Короткого отсутствия хватило, чтобы я осознал: непрерывные болезни превратили Фолькера — внешне — в старика. Вовсе не только из-за сеансов облучения (средства против рака кишечника) щеки его ввалились, а кости отчетливо проступили. Кожа поблекла. Медикаменты от СПИДа вызвали липодистрофию — неконтролируемые жировые отложения. Ноги у него, я знал, стали как спички, живот же под пиджаком непомерно раздулся. Такого рода изменения наверняка мучили этого прирожденного эстета, в чьем доме скапливались любовные письма и от женщин, и от мужчин. Пожалуй, он мог бы даже показаться высокомерным — особенно когда я пролистывал его пожелтевшую почту, авиаписьма, открытки (1970-го года и более ранние). Он всегда оставлял себе копии собственных писем: Дорогая Рейнхильда, мы, уже не раз подробно обсуждали наши отношения. Но я по-прежнему не вижу возможности отказаться от своей работы и сознательно выбранной свободной жизни ради новой, сомнительной страсти — которая, вероятно, пылает в тебе сильнее, чем во мне. Я знаю тебя как умную женщину и думаю, ты меня поймешь. Или, например, он писал одному еврейскому эстрадному певцу в Тель-Авив: Дорогой Йошуа, надеюсь, что после нескольких дней, проведенных в Нью-Йорке, ты благополучно добрался до Йзраиля и что твои выступления имеют там успех. Ты — украшение для любой сцены. Я никогда не забуду ночь, которую мы с тобой провели в Нью-Йорке, в отеле на Пятой авеню. Ты, конечно, тоже ее не забудешь. Однако чутье мне подсказывает, что иногда лучше ограничиться одной-единственной ночью. Потому что ничто не могло бы дать нам еще большего счастья. Передай от меня привет Пегги Гуггенхайм, если снова ее увидишь. Ты живешь в моем сердце. Может, живешь даже слишком ощутимо. Й, может быть, я боюсь твоей ауры, твоей силы, твоих высоких, но оправданных требований к жизни и к людям. Твой Фолькер К.
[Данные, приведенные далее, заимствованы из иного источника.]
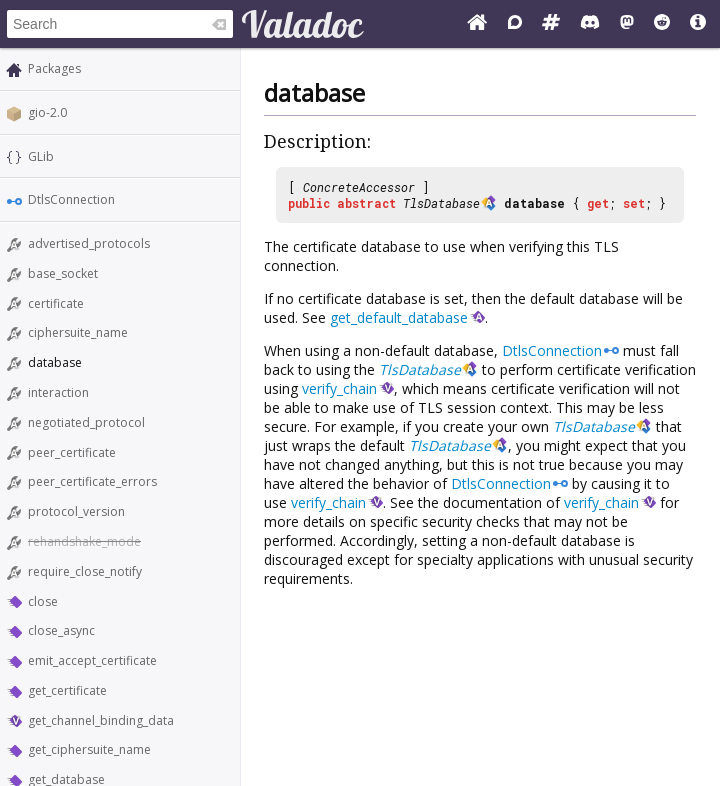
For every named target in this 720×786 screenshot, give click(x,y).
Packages (54, 68)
И вот теперь, после такой жизни — поистине захватывающей, бурной во всякое время суток, достойной того, чтобы о ней слагали легенды, — он ждал меня.
— Bonne nouvelle annй!
[58]
— Фолькер протянул мне собственноручно завернутую в подарочную бумагу плитку шоколада (очень может быть, с привкусом ванили «Бурбон»).
— Я-то думал, здесь принято поздравлять друг друга по-немецки.
Ему я привез вино, французские витаминные таблетки (хотя не верил, что он будет их принимать) и проспекты парижских картинных галерей.
— Ни одного из этих художников я не знаю. Мне показалось, французы выставляют все без разбору. И фигуративную живопись, и абстрактную.
— Париж уже не играет сколько-нибудь значительной роли. Но и Нью-Йорк тоже… С тех пор, как умер Уорхол.
[59]
Единого культурного центра у нас больше нет.
— Что же до видео-инсталляций, — продолжал я, — то ими я сыт по горло. Стоит ли, например, искать объяснение тому, что некий человек — одновременно на пяти экранах — нюхает швабру? Я думаю, едва мы перестанем пользоваться электричеством, такому искусству придет конец. Что будут делать музеи с залежами мониторов? Искусство превратится в свалку радиодеталей.
Мы направились к нашей машине. Сам я не пользовался старым «фордом-орионом», доставшимся мне от родителей, но и не расставался с ним, чтобы Фолькер не утратил ощущения своей мобильности.
— А… рак, который они выжгли? Ты, похоже, чувствуешь себя неплохо.
— Да, ничего, — рассмеялся он. — Окончательные результаты будут через две недели.